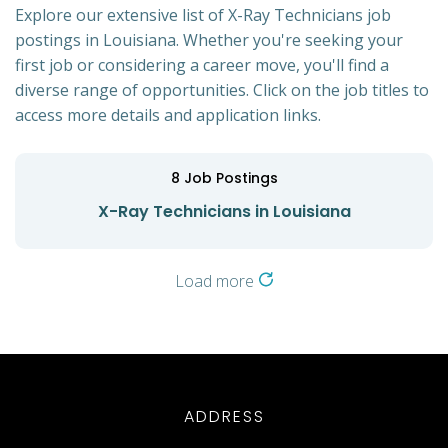
Explore our extensive list of X-Ray Technicians job
postings in Louisiana. Whether you're seeking your
first job or considering a career move, you'll find a
diverse range of opportunities. Click on the job titles to
access more details and application links.
8
Job Postings
X-Ray Technicians in Louisiana
Load more
ADDRESS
******************************
Work required
In your copy of the material, match every word exactly and include no pictures.

Answer space
Explore our extensive list of X-Ray Technicians job
postings in Louisiana. Whether you're seeking your
first job or considering a career move, you'll find a
diverse range of opportunities. Click on the job titles to
access more details and application links.
8
Job Postings
X-Ray Technicians in Louisiana
Load more
ADDRESS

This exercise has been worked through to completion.